Joint debt issuance would also conflict with Denmark’s opt-out under the Edinburgh Agreement, which prevents it from participating in Eurozone cooperation.
When the EU Recovery Fund (Next Generation EU) was adopted, Germany and Denmark circumvented this issue by insisting that the fund was temporary.
That argument cannot be directly applied to increased defense spending.
Notably, in mid-February, the EU began its budget process concerning Next Generation EU.
- This time, the process is particularly challenging because the EU must decide how to finance the €300 billion COVID recovery funds among its member states.
- The funds were financed through EU-issued bonds (Recovery & Resilience Facility), which are now beginning to mature.
- Strategically, this raises the question of whether the EU is preparing for a truly federal structure with the ability to levy federal taxes.
Today, the EU’s budget is relatively small, but
- so was the German federal government’s budget until 1914,
- and the U.S. federal government’s budget until the early 1800s.
However, many member states remain opposed to a federal EU, including the Nordic countries, as well as Poland and Hungary. The latter would likely veto such a move.
Overall, Europes vulnerability is mostly political
Overall, Europe remains highly vulnerable to further fragmentation from the U.S.
However, the greatest challenge lies in simultaneously shifting its political paradigm while rapidly building a new, coordinated defense.
Nevertheless, the EU has the economic and financial capacity for the task, and if executed with strategic autonomy in mind, it could serve as a catalyst for a European defense industry.

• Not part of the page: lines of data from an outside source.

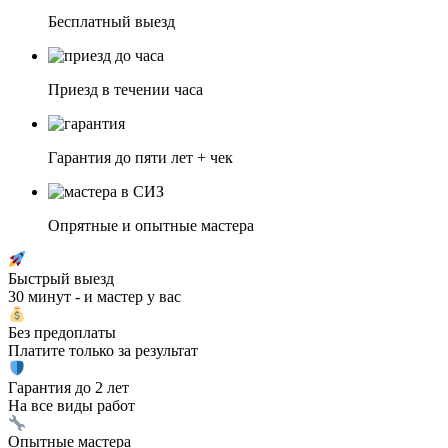
Бесплатный выезд
Приезд в течении часа
Гарантия до пяти лет + чек
Опрятные и опытные мастера
Быстрый выезд
30 минут - и мастер у вас
Без предоплаты
Платите только за результат
Гарантия до 2 лет
На все виды работ
Опытные мастера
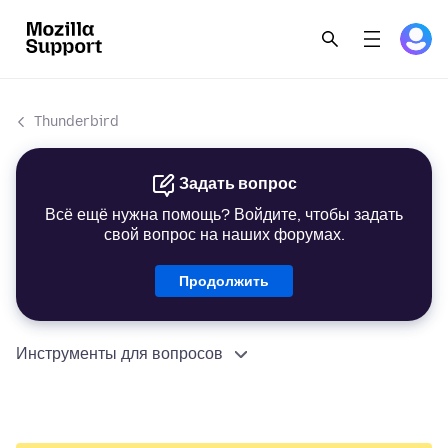
Thunderbird
Задать вопрос
Всё ещё нужна помощь? Войдите, чтобы задать
свой вопрос на наших форумах.
Продолжить
Инструменты для вопросов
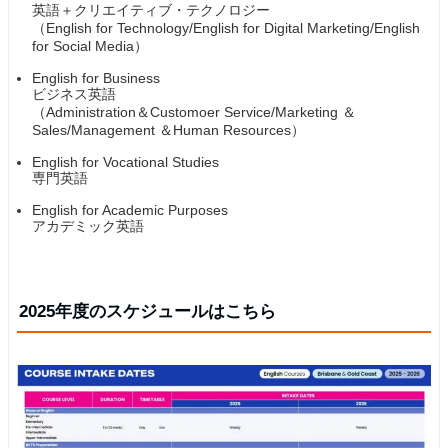
英語＋クリエイティブ・テクノロジー
（English for Technology/English for Digital Marketing/English
for Social Media）
English for Business
ビジネス英語
（Administration＆Customoer Service/Marketing ＆
Sales/Management ＆Human Resources）
English for Vocational Studies
専門英語
English for Academic Purposes
アカデミック英語
2025年度のスケジュールはこちら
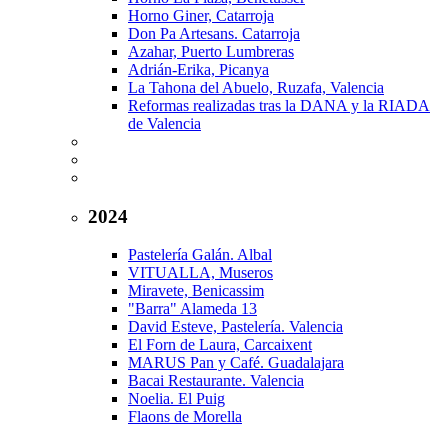
Horno Giner, Catarroja
Don Pa Artesans. Catarroja
Azahar, Puerto Lumbreras
Adrián-Erika, Picanya
La Tahona del Abuelo, Ruzafa, Valencia
Reformas realizadas tras la DANA y la RIADA
de Valencia
2024
Pastelería Galán. Albal
VITUALLA, Museros
Miravete, Benicassim
"Barra" Alameda 13
David Esteve, Pastelería. Valencia
El Forn de Laura, Carcaixent
MARUS Pan y Café. Guadalajara
Bacai Restaurante. Valencia
Noelia. El Puig
Flaons de Morella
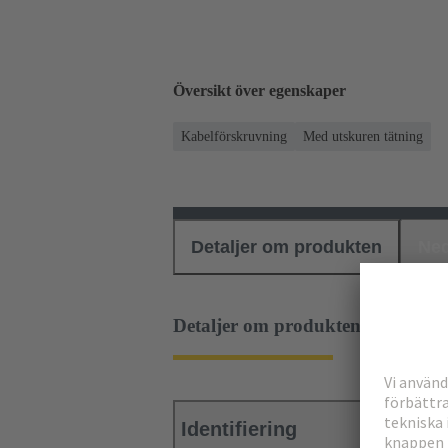
Översikt över egenskaper
Kabelförskruvning
Med utskuren tätning
Detaljer om produkten
Ned
Detaljer om produkten
Identifiering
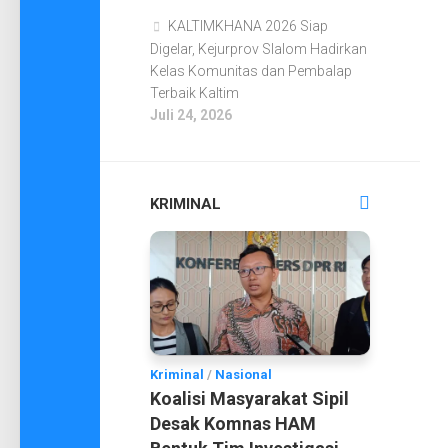
KALTIMKHANA 2026 Siap
Digelar, Kejurprov Slalom Hadirkan
Kelas Komunitas dan Pembalap
Terbaik Kaltim
Juli 24, 2026
KRIMINAL
Kriminal
/
Nasional
Koalisi Masyarakat Sipil
Desak Komnas HAM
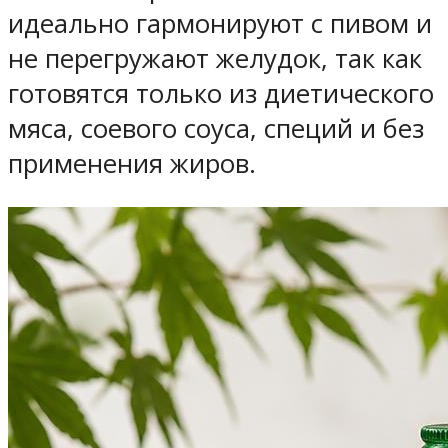
идеально гармонируют с пивом и
не перегружают желудок, так как
готовятся только из диетического
мяса, соевого соуса, специй и без
применения жиров.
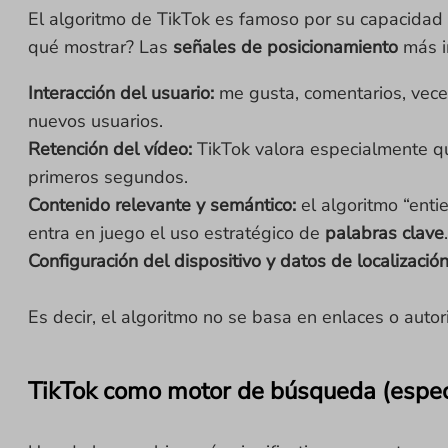
El algoritmo de TikTok es famoso por su capacidad
qué mostrar? Las
señales de posicionamiento
más i
Interacción del usuario:
me gusta, comentarios, vece
nuevos usuarios.
Retención del vídeo:
TikTok valora especialmente que
primeros segundos.
Contenido relevante y semántico:
el algoritmo “enti
entra en juego el uso estratégico de
palabras clave
.
Configuración del dispositivo y datos de localización
Es decir, el algoritmo no se basa en enlaces o aut
TikTok como motor de búsqueda (espec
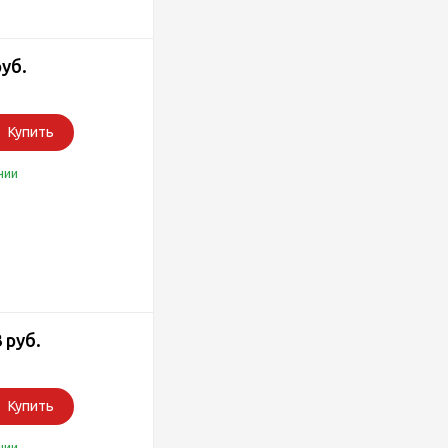
руб.
Купить
чии
 руб.
Купить
чии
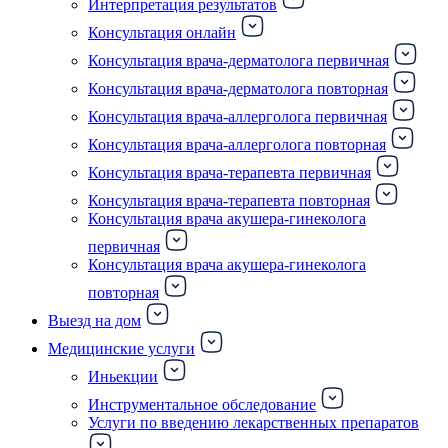
Интерпретация результатов
Консультация онлайн
Консультация врача-дерматолога первичная
Консультация врача-дерматолога повторная
Консультация врача-аллерголога первичная
Консультация врача-аллерголога повторная
Консультация врача-терапевта первичная
Консультация врача-терапевта повторная
Консультация врача акушера-гинеколога
первичная
Консультация врача акушера-гинеколога
повторная
Выезд на дом
Медицинские услуги
Иньекции
Инструментальное обследование
Услуги по введению лекарственных препаратов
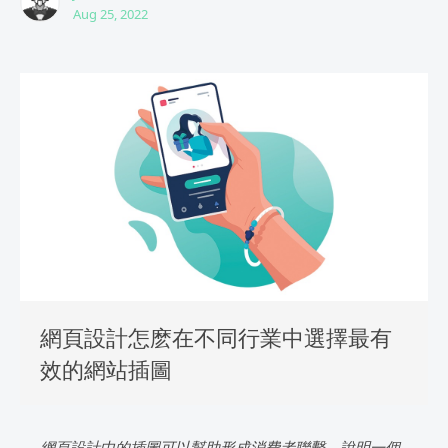
Aug 25, 2022
網頁設計怎麽在不同行業中選擇最有
效的網站插圖
網頁設計中的插圖可以幫助形成消費者聯繫、說明一個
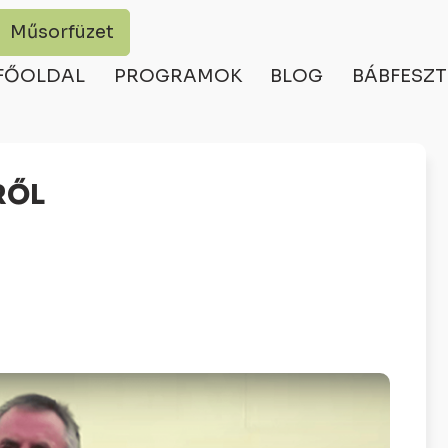
Műsorfüzet
FŐOLDAL
PROGRAMOK
BLOG
BÁBFESZT
RŐL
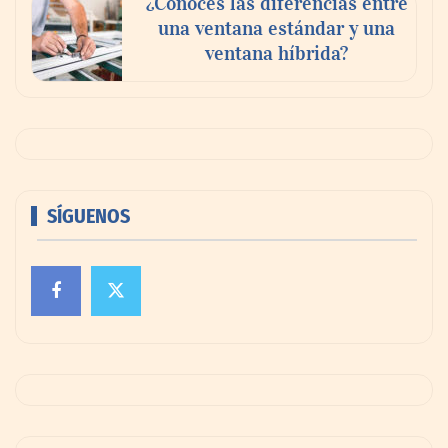
¿Conoces las diferencias entre
una ventana estándar y una
ventana híbrida?
SÍGUENOS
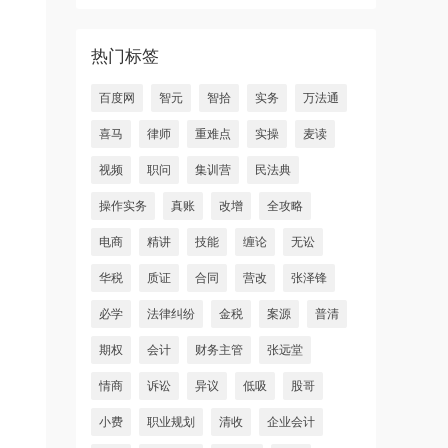
热门标签
百度网
智元
智拾
实务
万法通
喜马
律师
重难点
实操
麦读
视频
职问
集训营
民法典
操作实务
真账
改增
全攻略
电商
精讲
技能
缠论
无讼
华税
质证
合同
营改
张泽锋
必学
法律纠纷
金税
案源
普清
期权
会计
财务主管
张远堂
情商
诉讼
异议
低吸
股哥
小费
职业规划
清收
企业会计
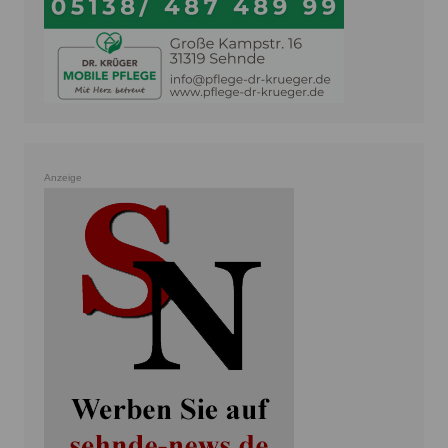
Anzeige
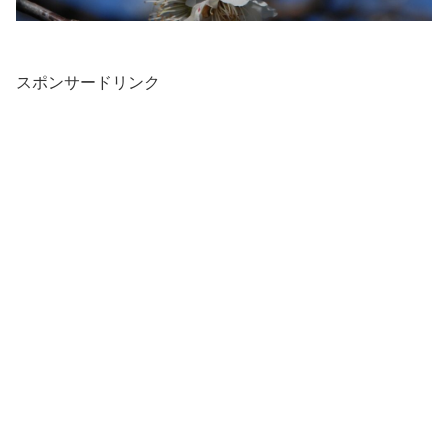
スポンサードリンク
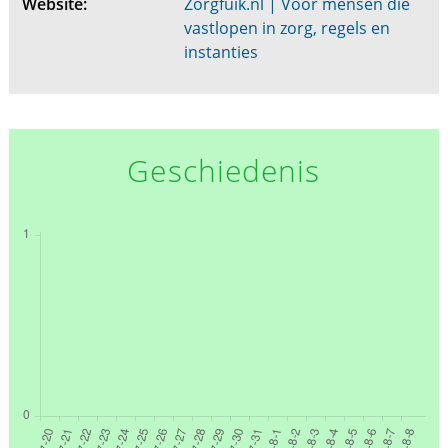
Website:
Zorgfuik.nl | Voor mensen die
vastlopen in zorg, regels en
instanties
Geschiedenis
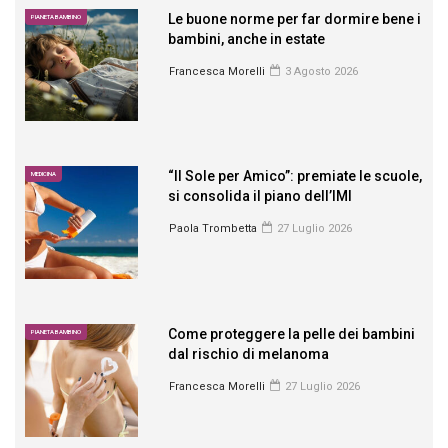
Le buone norme per far dormire bene i
PIANETA BAMBINO
bambini, anche in estate
Francesca Morelli
3 Agosto 2026
“Il Sole per Amico”: premiate le scuole,
MEDICINA
si consolida il piano dell’IMI
Paola Trombetta
27 Luglio 2026
Come proteggere la pelle dei bambini
PIANETA BAMBINO
dal rischio di melanoma
Francesca Morelli
27 Luglio 2026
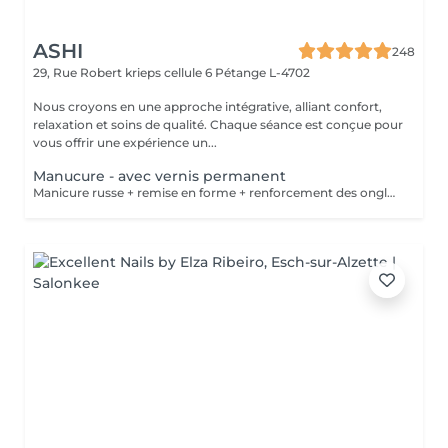
ASHI
248
29, Rue Robert krieps cellule 6
Pétange L-4702
Nous croyons en une approche intégrative, alliant confort,
relaxation et soins de qualité. Chaque séance est conçue pour
vous offrir une expérience un...
Manucure - avec vernis permanent
Manicure russe + remise en forme + renforcement des ongles + vernis permanent .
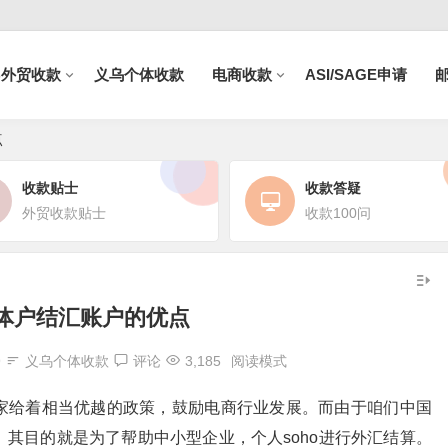
B外贸收款
义乌个体收款
电商收款
ASI/SAGE申请
点
收款贴士
收款答疑
外贸收款贴士
收款100问
体户结汇账户的优点
9
义乌个体收款
评论
3,185
阅读模式
家给着相当优越的政策，鼓励电商行业发展。而由于咱们中国
其目的就是为了帮助中小型企业，个人soho进行外汇结算。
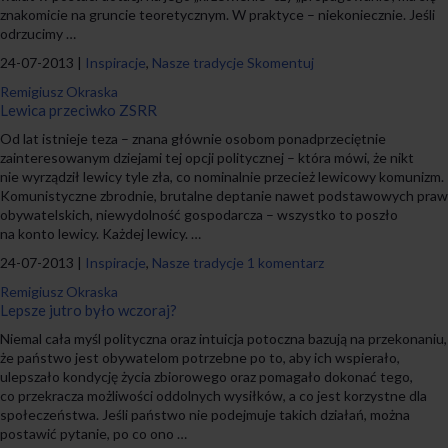
znakomicie na gruncie teoretycznym. W praktyce – niekoniecznie. Jeśli
odrzucimy …
24-07-2013 |
Inspiracje
,
Nasze tradycje
Skomentuj
Remigiusz Okraska
Lewica przeciwko ZSRR
Od lat istnieje teza – znana głównie osobom ponadprzeciętnie
zainteresowanym dziejami tej opcji politycznej – która mówi, że nikt
nie wyrządził lewicy tyle zła, co nominalnie przecież lewicowy komunizm.
Komunistyczne zbrodnie, brutalne deptanie nawet podstawowych praw
obywatelskich, niewydolność gospodarcza – wszystko to poszło
na konto lewicy. Każdej lewicy. …
24-07-2013 |
Inspiracje
,
Nasze tradycje
1 komentarz
Remigiusz Okraska
Lepsze jutro było wczoraj?
Niemal cała myśl polityczna oraz intuicja potoczna bazują na przekonaniu,
że państwo jest obywatelom potrzebne po to, aby ich wspierało,
ulepszało kondycję życia zbiorowego oraz pomagało dokonać tego,
co przekracza możliwości oddolnych wysiłków, a co jest korzystne dla
społeczeństwa. Jeśli państwo nie podejmuje takich działań, można
postawić pytanie, po co ono …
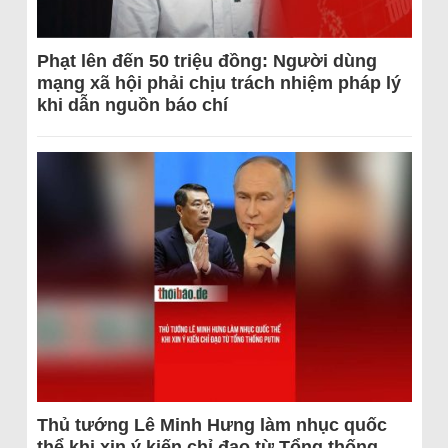
Phạt lên đến 50 triệu đồng: Người dùng
mạng xã hội phải chịu trách nhiệm pháp lý
khi dẫn nguồn báo chí
Thủ tướng Lê Minh Hưng làm nhục quốc
thể khi xin ý kiến chỉ đạo từ Tổng thống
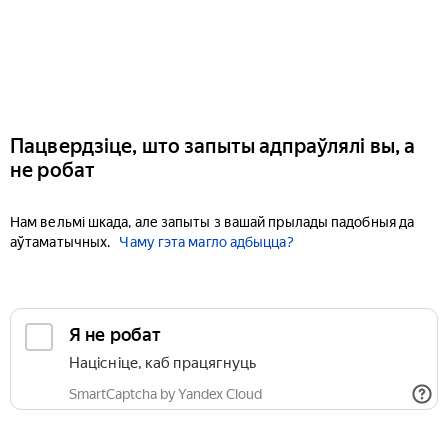
Пацвердзіце, што запыты адпраўлялі вы, а
не робат
Нам вельмі шкада, але запыты з вашай прылады падобныя да
аўтаматычных.
Чаму гэта магло адбыцца?
Я не робат
Націсніце, каб працягнуць
SmartCaptcha by Yandex Cloud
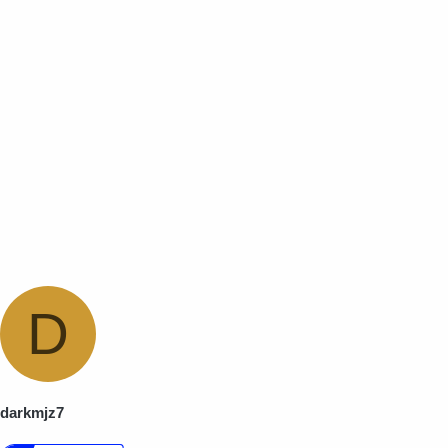
D
darkmjz7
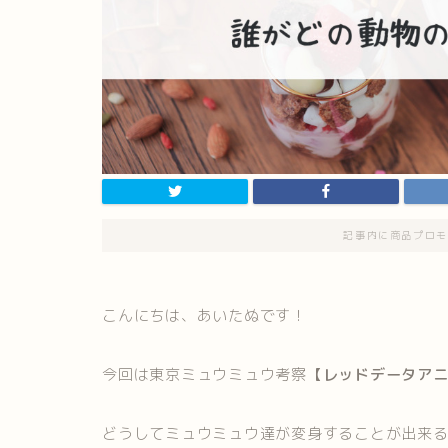
記事内に商品プロモ
こんにちは、あいたぬです！
今回は東京ミュウミュウ考察
【レッドデータア
どうしてミュウミュウ達が変身することが出来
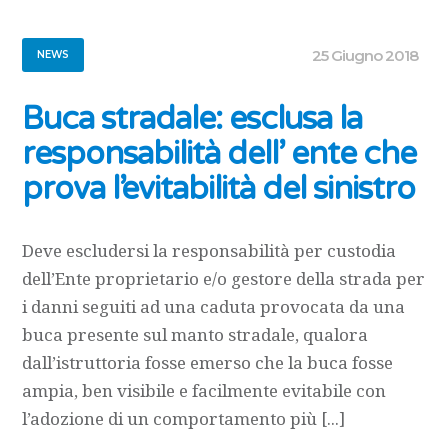
25 Giugno 2018
NEWS
Buca stradale: esclusa la
responsabilità dell’ ente che
prova l’evitabilità del sinistro
Deve escludersi la responsabilità per custodia
dell’Ente proprietario e/o gestore della strada per
i danni seguiti ad una caduta provocata da una
buca presente sul manto stradale, qualora
dall’istruttoria fosse emerso che la buca fosse
ampia, ben visibile e facilmente evitabile con
l’adozione di un comportamento più [...]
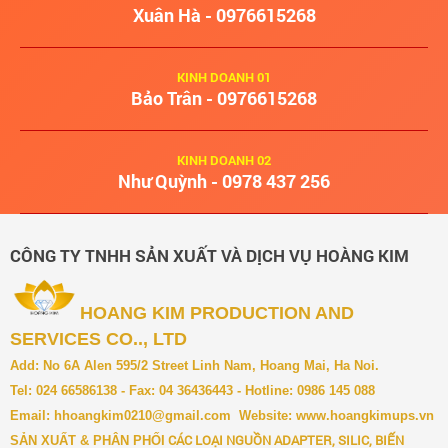
Xuân Hà - 0976615268
KINH DOANH 01
Bảo Trân - 0976615268
KINH DOANH 02
Như Quỳnh - 0978 437 256
CÔNG TY TNHH SẢN XUẤT VÀ DỊCH VỤ HOÀNG KIM
HOANG KIM PRODUCTION AND
SERVICES CO.., LTD
Add: No 6A Alen 595/2 Street Linh Nam, Hoang Mai, Ha Noi.
Tel: 024 66586138 - Fax: 04 36436443 - Hotline: 0986 145 088
Email:
hhoangkim0210@gmail.com
Website:
www.hoangkimups.vn
CÁC LOẠI NGUỒN ADAPTER, SILIC, BIẾN
SẢN XUẤT & PH
ÂN PHỐI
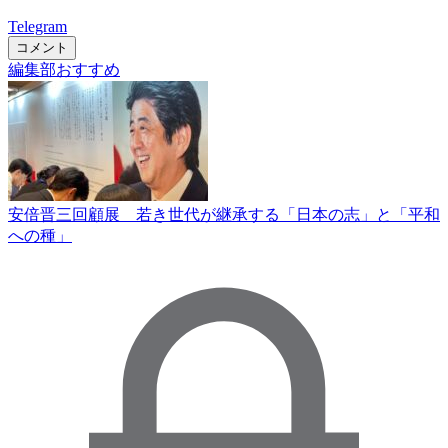
Telegram
コメント
編集部おすすめ
安倍晋三回顧展 若き世代が継承する「日本の志」と「平和
への種」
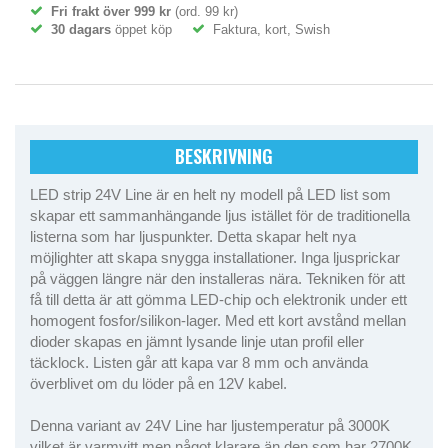
Fri frakt över 999 kr
(ord. 99 kr)
30 dagars
öppet köp
Faktura, kort, Swish
BESKRIVNING
LED strip 24V Line är en helt ny modell på LED list som
skapar ett sammanhängande ljus istället för de traditionella
listerna som har ljuspunkter. Detta skapar helt nya
möjlighter att skapa snygga installationer. Inga ljusprickar
på väggen längre när den installeras nära. Tekniken för att
få till detta är att gömma LED-chip och elektronik under ett
homogent fosfor/silikon-lager. Med ett kort avstånd mellan
dioder skapas en jämnt lysande linje utan profil eller
täcklock. Listen går att kapa var 8 mm och använda
överblivet om du löder på en 12V kabel.
Denna variant av 24V Line har ljustemperatur på 3000K
vilket är varmvitt men något klarare än den som har 2700K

As long as Europe does not become the U.S.'s adversary, Europeans have strong prospects for finding their own golden middle ground, like e.g. India.
The EU’s “Competitiveness Compass” strategy from January is an important step in the right direction.
The key question, however, is whether Europeans will actually allocate the necessary resources to realize the strategy. This was their weak point in the NATO cooperation.